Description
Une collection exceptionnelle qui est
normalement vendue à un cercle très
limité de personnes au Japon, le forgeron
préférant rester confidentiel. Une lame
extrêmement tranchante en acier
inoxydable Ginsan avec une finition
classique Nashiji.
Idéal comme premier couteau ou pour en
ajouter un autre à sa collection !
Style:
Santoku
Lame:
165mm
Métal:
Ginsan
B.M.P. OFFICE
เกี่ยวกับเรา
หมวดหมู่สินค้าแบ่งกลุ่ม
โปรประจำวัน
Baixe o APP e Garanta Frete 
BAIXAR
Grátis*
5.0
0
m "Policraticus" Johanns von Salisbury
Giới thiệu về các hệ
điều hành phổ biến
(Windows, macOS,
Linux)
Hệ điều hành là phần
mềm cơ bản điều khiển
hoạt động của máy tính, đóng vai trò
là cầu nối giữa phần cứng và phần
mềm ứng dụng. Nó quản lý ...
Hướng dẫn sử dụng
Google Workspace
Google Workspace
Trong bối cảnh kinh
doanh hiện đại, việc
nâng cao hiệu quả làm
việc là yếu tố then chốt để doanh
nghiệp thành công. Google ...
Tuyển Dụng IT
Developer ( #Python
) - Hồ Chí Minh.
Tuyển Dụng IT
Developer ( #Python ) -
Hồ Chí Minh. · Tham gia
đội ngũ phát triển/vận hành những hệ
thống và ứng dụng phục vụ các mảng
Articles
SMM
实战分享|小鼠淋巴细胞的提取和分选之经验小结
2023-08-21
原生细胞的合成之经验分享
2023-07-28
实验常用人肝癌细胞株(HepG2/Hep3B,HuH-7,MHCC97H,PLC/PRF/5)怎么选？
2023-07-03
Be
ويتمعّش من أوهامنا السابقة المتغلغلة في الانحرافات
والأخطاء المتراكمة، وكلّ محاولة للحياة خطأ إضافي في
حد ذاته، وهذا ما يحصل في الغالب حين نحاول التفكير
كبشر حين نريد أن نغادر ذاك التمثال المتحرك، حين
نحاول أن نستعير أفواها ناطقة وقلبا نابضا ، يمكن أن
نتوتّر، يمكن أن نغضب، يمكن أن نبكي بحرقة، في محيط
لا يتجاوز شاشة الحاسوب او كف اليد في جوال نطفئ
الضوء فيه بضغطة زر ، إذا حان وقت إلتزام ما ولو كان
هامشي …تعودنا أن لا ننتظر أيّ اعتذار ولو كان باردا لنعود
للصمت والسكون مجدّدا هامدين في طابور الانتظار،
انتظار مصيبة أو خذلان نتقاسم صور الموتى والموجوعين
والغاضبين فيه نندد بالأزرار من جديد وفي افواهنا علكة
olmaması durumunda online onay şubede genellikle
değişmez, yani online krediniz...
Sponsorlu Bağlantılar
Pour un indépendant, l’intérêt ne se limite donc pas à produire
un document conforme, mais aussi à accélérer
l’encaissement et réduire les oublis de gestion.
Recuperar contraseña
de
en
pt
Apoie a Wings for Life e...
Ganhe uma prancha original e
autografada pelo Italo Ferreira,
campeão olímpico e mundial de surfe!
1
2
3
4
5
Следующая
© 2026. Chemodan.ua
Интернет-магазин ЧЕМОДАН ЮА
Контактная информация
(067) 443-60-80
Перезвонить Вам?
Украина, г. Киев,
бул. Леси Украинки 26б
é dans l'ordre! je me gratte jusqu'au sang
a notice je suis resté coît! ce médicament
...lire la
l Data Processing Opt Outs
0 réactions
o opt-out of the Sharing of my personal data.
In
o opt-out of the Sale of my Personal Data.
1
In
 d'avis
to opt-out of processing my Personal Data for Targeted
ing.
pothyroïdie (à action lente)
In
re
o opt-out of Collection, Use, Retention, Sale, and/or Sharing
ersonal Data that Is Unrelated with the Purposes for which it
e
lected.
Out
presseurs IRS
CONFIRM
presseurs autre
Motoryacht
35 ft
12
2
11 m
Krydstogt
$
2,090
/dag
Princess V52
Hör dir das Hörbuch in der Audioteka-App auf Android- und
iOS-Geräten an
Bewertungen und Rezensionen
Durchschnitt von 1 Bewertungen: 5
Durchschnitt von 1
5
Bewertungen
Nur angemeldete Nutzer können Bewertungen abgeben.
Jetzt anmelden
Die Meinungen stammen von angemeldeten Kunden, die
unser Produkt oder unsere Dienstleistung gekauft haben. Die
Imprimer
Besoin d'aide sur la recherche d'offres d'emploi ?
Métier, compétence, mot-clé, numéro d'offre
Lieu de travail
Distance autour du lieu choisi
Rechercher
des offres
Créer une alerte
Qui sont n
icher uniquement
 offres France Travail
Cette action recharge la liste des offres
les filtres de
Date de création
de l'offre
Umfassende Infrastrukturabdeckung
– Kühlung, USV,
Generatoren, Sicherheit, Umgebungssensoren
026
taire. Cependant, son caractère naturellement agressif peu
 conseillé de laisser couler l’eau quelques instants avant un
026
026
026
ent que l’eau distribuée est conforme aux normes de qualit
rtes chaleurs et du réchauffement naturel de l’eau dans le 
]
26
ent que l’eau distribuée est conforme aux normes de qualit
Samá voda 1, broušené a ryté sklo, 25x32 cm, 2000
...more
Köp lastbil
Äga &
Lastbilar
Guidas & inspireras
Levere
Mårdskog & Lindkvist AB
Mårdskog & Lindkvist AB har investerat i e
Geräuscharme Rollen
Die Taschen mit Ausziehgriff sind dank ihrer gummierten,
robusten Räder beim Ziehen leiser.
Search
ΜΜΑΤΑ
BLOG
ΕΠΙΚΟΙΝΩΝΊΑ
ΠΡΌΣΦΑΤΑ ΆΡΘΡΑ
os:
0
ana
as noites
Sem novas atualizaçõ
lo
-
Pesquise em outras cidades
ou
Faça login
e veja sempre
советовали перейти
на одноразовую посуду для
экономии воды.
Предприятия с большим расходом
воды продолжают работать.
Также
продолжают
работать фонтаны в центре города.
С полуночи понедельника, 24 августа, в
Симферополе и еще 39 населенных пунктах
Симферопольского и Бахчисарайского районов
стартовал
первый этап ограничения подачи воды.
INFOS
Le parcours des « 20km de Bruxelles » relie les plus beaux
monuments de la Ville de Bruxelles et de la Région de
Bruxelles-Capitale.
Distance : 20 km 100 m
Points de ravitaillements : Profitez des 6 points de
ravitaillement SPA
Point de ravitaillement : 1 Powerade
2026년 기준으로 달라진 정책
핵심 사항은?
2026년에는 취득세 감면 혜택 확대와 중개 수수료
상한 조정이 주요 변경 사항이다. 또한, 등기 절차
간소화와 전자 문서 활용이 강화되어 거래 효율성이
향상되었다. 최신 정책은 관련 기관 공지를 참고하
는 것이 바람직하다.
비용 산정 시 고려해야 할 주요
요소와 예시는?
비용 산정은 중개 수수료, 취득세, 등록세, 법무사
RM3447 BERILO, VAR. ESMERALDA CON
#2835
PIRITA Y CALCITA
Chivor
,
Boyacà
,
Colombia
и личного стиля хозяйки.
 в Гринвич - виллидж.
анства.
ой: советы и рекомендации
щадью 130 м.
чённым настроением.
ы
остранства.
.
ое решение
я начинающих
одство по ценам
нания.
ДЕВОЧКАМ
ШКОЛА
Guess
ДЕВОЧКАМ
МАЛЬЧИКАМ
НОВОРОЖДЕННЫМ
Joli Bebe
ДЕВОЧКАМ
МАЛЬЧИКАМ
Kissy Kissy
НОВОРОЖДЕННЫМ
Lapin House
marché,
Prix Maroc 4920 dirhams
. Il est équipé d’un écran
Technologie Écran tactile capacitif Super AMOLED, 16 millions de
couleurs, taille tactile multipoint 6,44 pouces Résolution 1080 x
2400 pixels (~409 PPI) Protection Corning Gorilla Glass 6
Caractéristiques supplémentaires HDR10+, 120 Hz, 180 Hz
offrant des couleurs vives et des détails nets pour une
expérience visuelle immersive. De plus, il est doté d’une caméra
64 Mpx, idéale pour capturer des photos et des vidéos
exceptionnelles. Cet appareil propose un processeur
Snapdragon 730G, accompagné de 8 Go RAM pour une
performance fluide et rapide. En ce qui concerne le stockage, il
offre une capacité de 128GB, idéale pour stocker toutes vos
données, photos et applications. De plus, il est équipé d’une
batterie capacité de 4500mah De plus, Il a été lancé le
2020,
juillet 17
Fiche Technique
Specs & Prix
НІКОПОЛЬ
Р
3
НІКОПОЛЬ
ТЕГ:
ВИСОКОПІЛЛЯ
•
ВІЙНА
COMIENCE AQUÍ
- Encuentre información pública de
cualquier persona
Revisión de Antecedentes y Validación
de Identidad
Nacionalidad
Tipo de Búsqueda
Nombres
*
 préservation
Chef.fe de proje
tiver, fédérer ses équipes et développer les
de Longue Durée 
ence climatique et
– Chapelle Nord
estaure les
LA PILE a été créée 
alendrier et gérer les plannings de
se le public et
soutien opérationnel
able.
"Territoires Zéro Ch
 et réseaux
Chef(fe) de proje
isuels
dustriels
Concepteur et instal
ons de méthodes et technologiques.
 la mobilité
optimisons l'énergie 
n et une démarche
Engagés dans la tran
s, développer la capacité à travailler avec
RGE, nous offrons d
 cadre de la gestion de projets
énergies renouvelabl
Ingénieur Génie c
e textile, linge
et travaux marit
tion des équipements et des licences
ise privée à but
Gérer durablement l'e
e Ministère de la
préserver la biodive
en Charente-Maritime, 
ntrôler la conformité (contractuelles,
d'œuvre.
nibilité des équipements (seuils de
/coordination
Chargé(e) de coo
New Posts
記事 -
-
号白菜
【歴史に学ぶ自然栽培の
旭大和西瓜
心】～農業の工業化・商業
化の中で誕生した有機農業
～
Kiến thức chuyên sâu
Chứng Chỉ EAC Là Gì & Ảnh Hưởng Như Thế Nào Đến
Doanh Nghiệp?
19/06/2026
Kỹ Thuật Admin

**TASK DETAILS**
With the string "Lindkvist" as the key, filter the data above and show the lines that match.

**RESPONSE TO THE EXERCISE**
Mårdskog & Lindkvist AB
Mårdskog & Lindkvist AB har investerat i e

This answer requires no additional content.